The Federalist Society is excited to welcome Peter Berkowitz, Senior Fellow at Stanford's Hoover Institution, for a discussion of Academic Freedom and Free Speech on University Campuses, with commentary by Deputy Dean Tom Ginsburg. In a time of increasing efforts to crack down on dissenting campus speech, Peter Berkowitz will discuss the enduring need for open discourse and intellectual freedom.  Free speech, even if deemed unpopular, is necessarily useful.

Peter Berkowitz is the Tad and Dianne Taube Senior Fellow at the Hoover Institution, Stanford University. At Hoover, he chairs the Jean Perkins Task Force on National Security and Law and cochaired the Boyd and Jill Smith Task Force on Virtues of a Free Society. He studies and writes about, among other things, constitutional government, conservatism and progressivism in the United States, liberal education, national security and law, and Middle East politics. In addition to editing a number of books on national security and political ideology, he is the author of Constitutional Conservatism: Liberty, Self-Government, and Political Moderation (Hoover Institution Press, 2013), Israel and the Struggle over the International Laws of War (Hoover Institution Press, 2012), Virtue and the Making of Modern Liberalism (Princeton University Press, 1999) and Nietzsche: The Ethics of an Immoralist (Harvard University Press, 1995).

He has written hundreds of essays, articles, and reviews on many subjects for a variety of publications, including the American Political Science Review, the Atlantic, the Boston Globe, the Chronicle of Higher Education, the Claremont Review of Books, Commentary, Haaretz, the Jerusalem Post, the London Review of Books, National Review, the New Republic, the New York Post, the New York Sun, PJ Media, Policy Review, the Public Interest, Real Clear Politics, the Times Literary Supplement, the Wall Street Journal, the Washington Post, the Weekly Standard, the Wilson Quarterly, and the Yale Law Journal. He holds a JD and a PhD in political science from Yale University; an MA in philosophy from the Hebrew University of Jerusalem; and a BA in English literature from Swarthmore College.

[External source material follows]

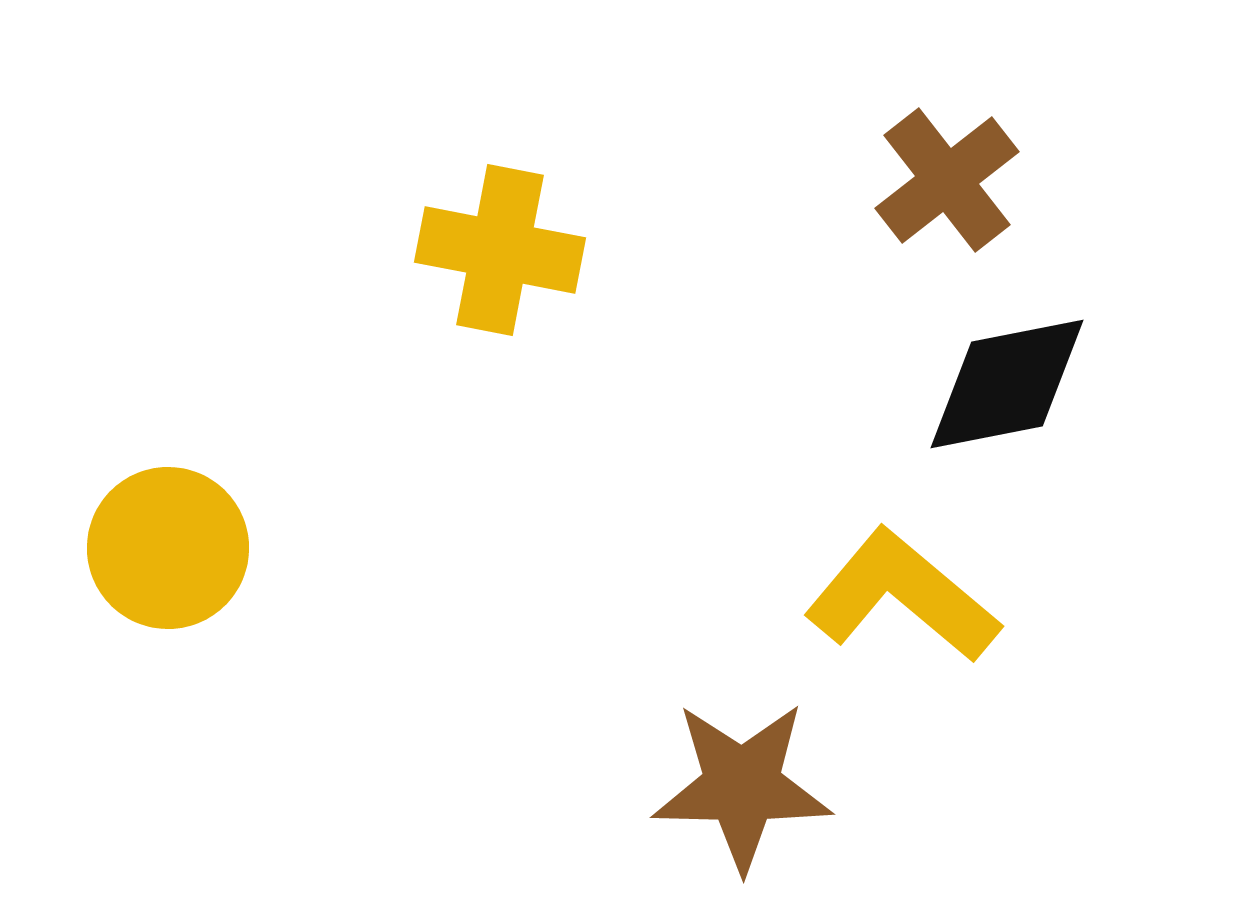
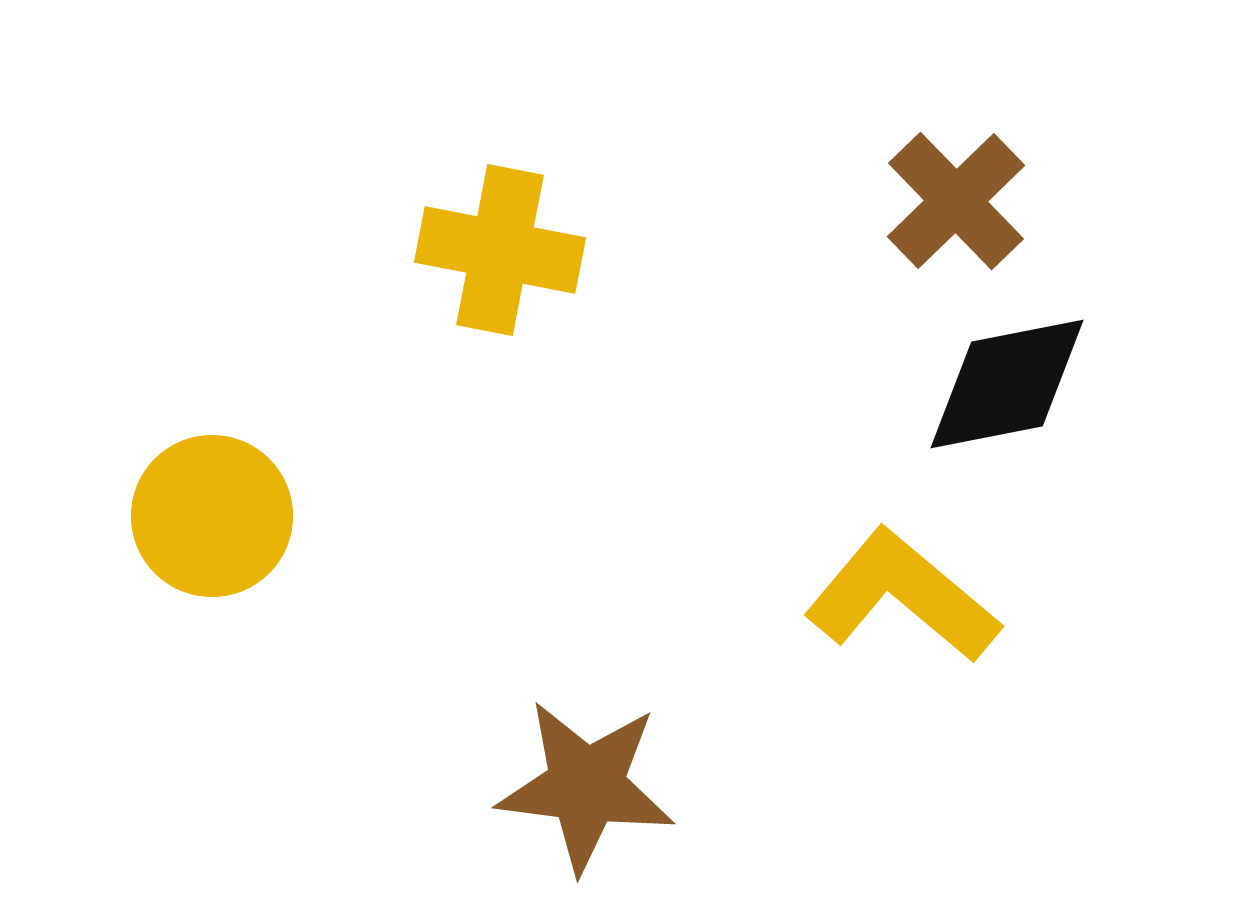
brown cross: moved 9 px right, 21 px down; rotated 6 degrees counterclockwise
yellow circle: moved 44 px right, 32 px up
brown star: moved 156 px left; rotated 6 degrees clockwise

Professor Tom Ginsburg is Deputy Dean of the Law School, Leo Spitz Professor of International Law, Ludwig and Hilde Wolf Research Scholar, and Professor of Political Science. He focuses on comparative and international law from an interdisciplinary perspective. He holds BA, JD, and PhD degrees from the University of California at Berkeley. His books include Judicial Review in New Democracies (2003), which won the C. Herman Pritchett Award from the American Political Science Association; The Endurance of National Constitutions (2009), which also won a best book prize from APSA; Constitutions in Authoritarian Regimes (2014); and Law and Development in Middle-Income Countries (2014). He currently co-directs the Comparative Constitutions Project, an effort funded by the National Science Foundation to gather and analyze the constitutions of all independent nation-states since 1789. Before entering law teaching, he served as a legal adviser at the Iran-U.S. Claims Tribunal, The Hague, Netherlands, and he continues to work with numerous international development agencies and foreign governments on legal and constitutional reform. He is a member of the American Academy of Arts and Sciences.